▶ The problem: Write out the line with "NOTICIAS | BLOG (87, 254)" and each line after it to the end of the material, exactly as they appear and with nothing else.

----------------------------------------

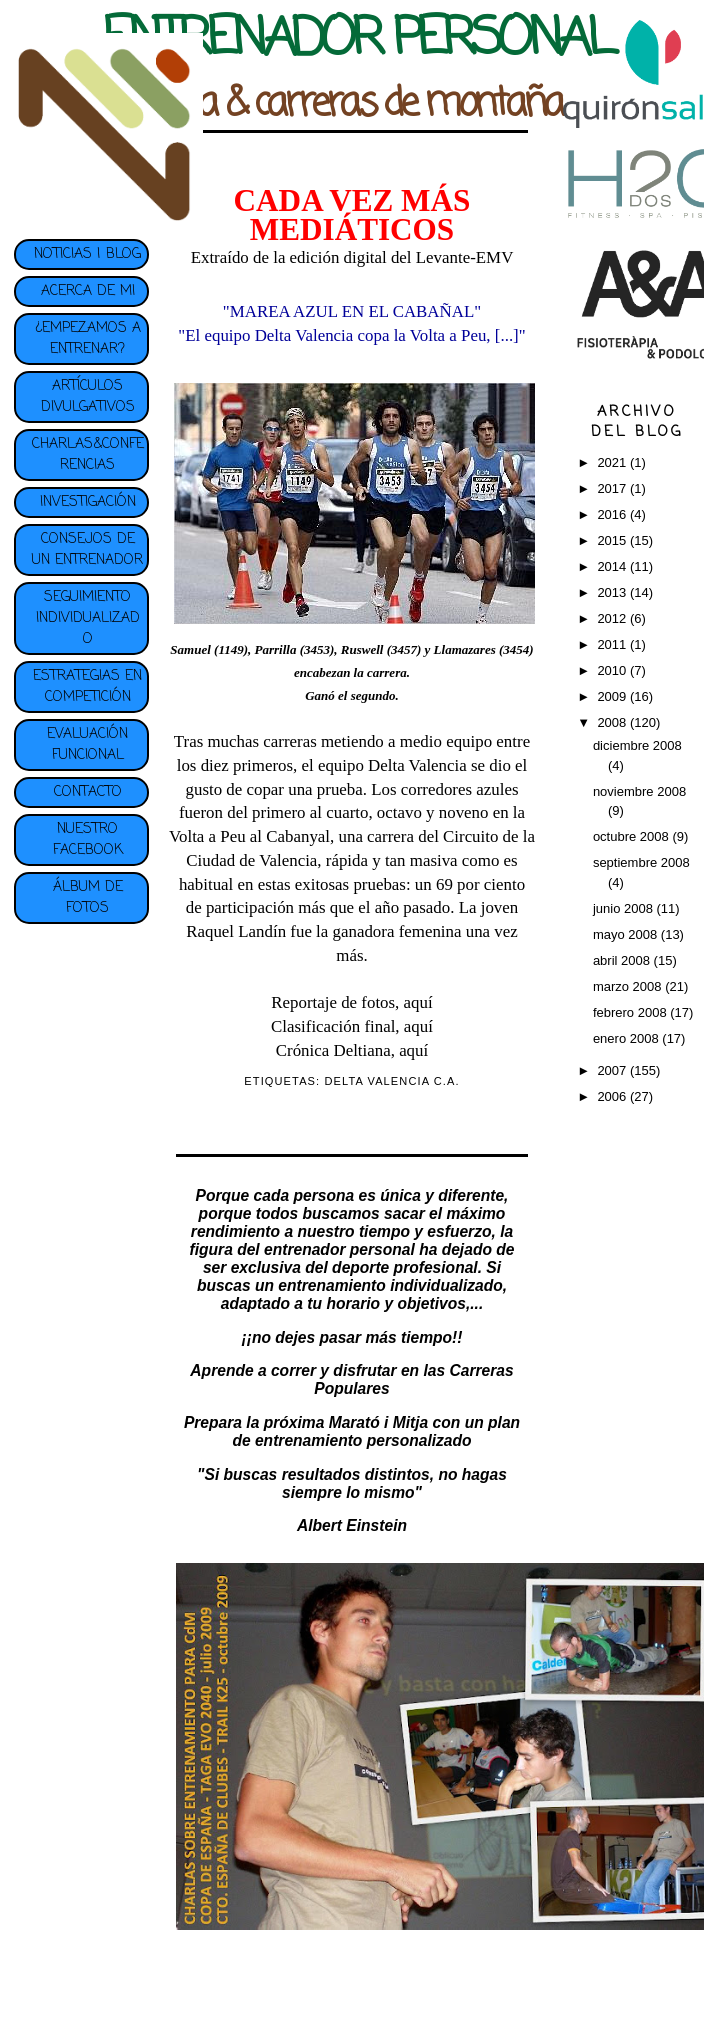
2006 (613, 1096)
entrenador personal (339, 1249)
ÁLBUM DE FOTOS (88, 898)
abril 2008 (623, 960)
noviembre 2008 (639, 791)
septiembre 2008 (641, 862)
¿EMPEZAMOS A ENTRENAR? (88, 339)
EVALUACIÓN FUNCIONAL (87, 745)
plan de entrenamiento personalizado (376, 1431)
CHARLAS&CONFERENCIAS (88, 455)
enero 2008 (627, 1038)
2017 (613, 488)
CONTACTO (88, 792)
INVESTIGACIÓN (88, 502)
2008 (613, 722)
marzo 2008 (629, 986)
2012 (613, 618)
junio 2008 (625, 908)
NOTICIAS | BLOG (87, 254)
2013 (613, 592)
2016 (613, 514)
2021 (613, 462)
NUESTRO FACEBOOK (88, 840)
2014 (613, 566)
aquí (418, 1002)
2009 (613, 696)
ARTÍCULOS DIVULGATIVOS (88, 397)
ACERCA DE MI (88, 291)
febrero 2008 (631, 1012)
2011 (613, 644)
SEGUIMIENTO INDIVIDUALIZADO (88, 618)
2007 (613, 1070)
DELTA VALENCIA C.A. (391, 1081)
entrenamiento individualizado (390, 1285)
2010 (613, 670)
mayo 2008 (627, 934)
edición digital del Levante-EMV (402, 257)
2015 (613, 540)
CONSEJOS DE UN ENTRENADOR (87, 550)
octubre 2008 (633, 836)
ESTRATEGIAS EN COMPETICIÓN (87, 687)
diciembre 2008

----------------------------------------

▶ Problem solution:
NOTICIAS | BLOG (87, 254)
2013 (613, 592)
2016 (613, 514)
2021 (613, 462)
NUESTRO FACEBOOK (88, 840)
2014 (613, 566)
aquí (418, 1002)
2009 (613, 696)
ARTÍCULOS DIVULGATIVOS (88, 397)
ACERCA DE MI (88, 291)
febrero 2008 (631, 1012)
2011 (613, 644)
SEGUIMIENTO INDIVIDUALIZADO (88, 618)
2007 (613, 1070)
DELTA VALENCIA C.A. (391, 1081)
entrenamiento individualizado (390, 1285)
2010 (613, 670)
mayo 2008 (627, 934)
edición digital del Levante-EMV (402, 257)
2015 (613, 540)
CONSEJOS DE UN ENTRENADOR (87, 550)
octubre 2008 (633, 836)
ESTRATEGIAS EN COMPETICIÓN (87, 687)
diciembre 2008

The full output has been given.